Collected data

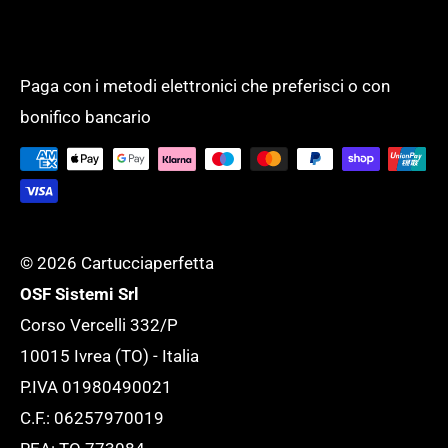
Amministrazione con Split Payment.
ricevere la fattura elettronica!
Modalità di pagamento
PRODOTTI PER UFFICIO
Un unico fornitore, con un assortimento
Spese di spedizione
SCUOLA
completo di oltre 50.000 prodotti per
Paga con i metodi elettronici che preferisci o con
Tempi di evasione
SERVIZI GENERALI
bonifico bancario
supportare l'ufficio ed adattarlo ad ogni
Tutela della tua Privacy
esigenza.
Tutte le novità
© 2026 Cartucciaperfetta
OSF Sistemi Srl
Corso Vercelli 332/P
10015 Ivrea (TO) - Italia
P.IVA 01980490021
C.F.: 06257970019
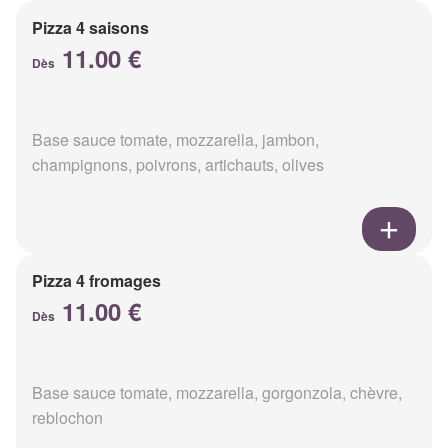
Pizza 4 saisons
11.00 €
Dès
Base sauce tomate, mozzarella, jambon,
champignons, poivrons, artichauts, olives
Pizza 4 fromages
11.00 €
Dès
Base sauce tomate, mozzarella, gorgonzola, chèvre,
reblochon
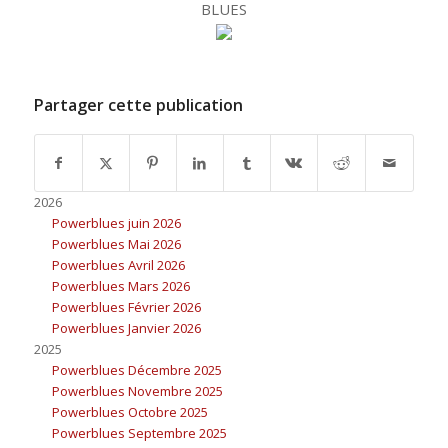
BLUES
Partager cette publication
2026
Powerblues juin 2026
Powerblues Mai 2026
Powerblues Avril 2026
Powerblues Mars 2026
Powerblues Février 2026
Powerblues Janvier 2026
2025
Powerblues Décembre 2025
Powerblues Novembre 2025
Powerblues Octobre 2025
Powerblues Septembre 2025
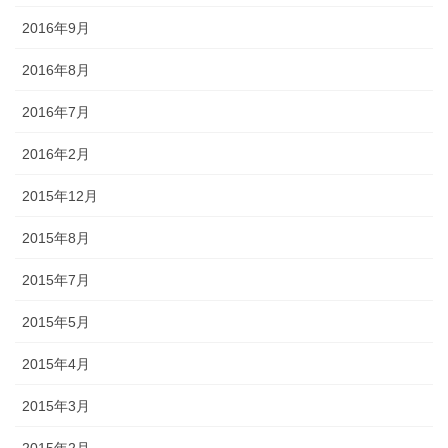
2016年9月
2016年8月
2016年7月
2016年2月
2015年12月
2015年8月
2015年7月
2015年5月
2015年4月
2015年3月
2015年2月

WHAT YOU SHOULD DO:
Looking over the records, find each line with the word "tomate" and copy it.

RESULT FOR THIS EXERCISE:
Base sauce tomate, mozzarella, jambon,
Base sauce tomate, mozzarella, gorgonzola, chèvre,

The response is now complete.